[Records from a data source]

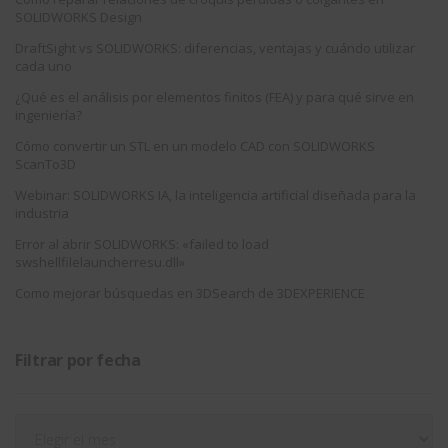
SOLIDWORKS Design
DraftSight vs SOLIDWORKS: diferencias, ventajas y cuándo utilizar
cada uno
¿Qué es el análisis por elementos finitos (FEA) y para qué sirve en
ingeniería?
Cómo convertir un STL en un modelo CAD con SOLIDWORKS
ScanTo3D
Webinar: SOLIDWORKS IA, la inteligencia artificial diseñada para la
industria
Error al abrir SOLIDWORKS: «failed to load
swshellfilelauncherresu.dll»
Como mejorar búsquedas en 3DSearch de 3DEXPERIENCE
Filtrar por fecha
Filtrar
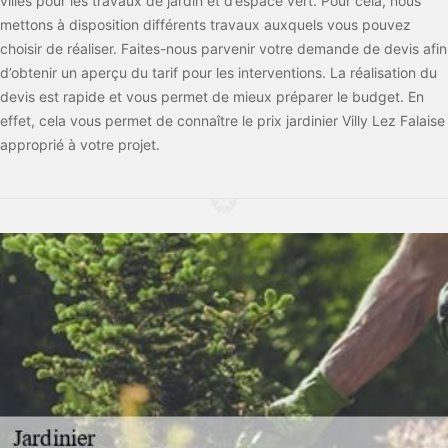
villes pour les travaux de jardin et d’espace vert. Pour cela, nous
mettons à disposition différents travaux auxquels vous pouvez
choisir de réaliser. Faites-nous parvenir votre demande de devis afin
d’obtenir un aperçu du tarif pour les interventions. La réalisation du
devis est rapide et vous permet de mieux préparer le budget. En
effet, cela vous permet de connaître le prix jardinier Villy Lez Falaise
approprié à votre projet.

Aim of the exercise:
Repeat the data in full and exactly. Omit pictures.

The completed task:
SOLIDWORKS Design
DraftSight vs SOLIDWORKS: diferencias, ventajas y cuándo utilizar
cada uno
¿Qué es el análisis por elementos finitos (FEA) y para qué sirve en
ingeniería?
Cómo convertir un STL en un modelo CAD con SOLIDWORKS
ScanTo3D
Webinar: SOLIDWORKS IA, la inteligencia artificial diseñada para la
industria
Error al abrir SOLIDWORKS: «failed to load
swshellfilelauncherresu.dll»
Como mejorar búsquedas en 3DSearch de 3DEXPERIENCE
Filtrar por fecha
Filtrar
villes pour les travaux de jardin et d’espace vert. Pour cela, nous
mettons à disposition différents travaux auxquels vous pouvez
choisir de réaliser. Faites-nous parvenir votre demande de devis afin
d’obtenir un aperçu du tarif pour les interventions. La réalisation du
devis est rapide et vous permet de mieux préparer le budget. En
effet, cela vous permet de connaître le prix jardinier Villy Lez Falaise
approprié à votre projet.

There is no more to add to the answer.